OBJECTIVES This prospective study was designed to clarify the frequency, causes, and clinical course of renal disease in patients with early rheumatoid arthritis (RA).
METHODS 235 patients (185 women, mean age 49.4 years) with early RA of less than one year's duration were enrolled and assessed monthly. Proteinuria was defined as a positive dipstick result and microscopic haematuria was defined as the presence of ⩾5 red blood cells per high power field. Urinary abnormalities lasting three months or longer were defined as persistent abnormalities.
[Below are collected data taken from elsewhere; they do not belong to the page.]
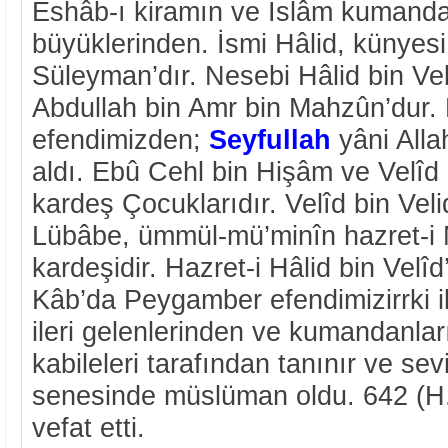
Eshâb-ı kiramın ve İslâm kumanda
büyüklerinden. İsmi Hâlid, künyesi
Süleyman’dır. Nesebi Hâlid bin Vel
Abdullah bin Amr bin Mahzûn’dur. 
efendimizden;
Seyfullah
yâni Allah
aldı. Ebû Cehl bin Hişâm ve Velîd 
kardeş Çocuklarıdır. Velîd bin Veli
Lübâbe, ümmül-mü’minîn hazret-i
kardeşidir. Hazret-i Hâlid bin Velîd
Kâb’da Peygamber efendimizirrki ile
ileri gelenlerinden ve kumandanla
kabileleri tarafından tanınır ve sevi
senesinde müslüman oldu. 642 (H
vefat etti.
RESULTS At entry, 40 patients exhibited haematuria, two had a raised serum creatinine concentration, and none had proteinuria. During the observation period (average 42 months), persistent haematuria was found in 43, persistent proteinuria in 17, and a raised serum creatinine concentration in 14 patients. Persistent proteinuria was caused by drugs in 14 of 17 patients and disappeared in most cases. Risk factors for drug induced proteinuria included a raised C reactive protein and erythrocyte sedimentation rate and age over 50 at entry. Drugs resulted in a raised serum creatinine concentration in eight of 14 patients. The incidence of haematuria at entry did not differ among patients who had been treated with non-steroidal anti-inflammatory drugs, disease modifying antirheumatic drugs, or no drugs. In some patients with isolated haematuria, the haematuria appeared when the activity of RA was high and resolved when it was low.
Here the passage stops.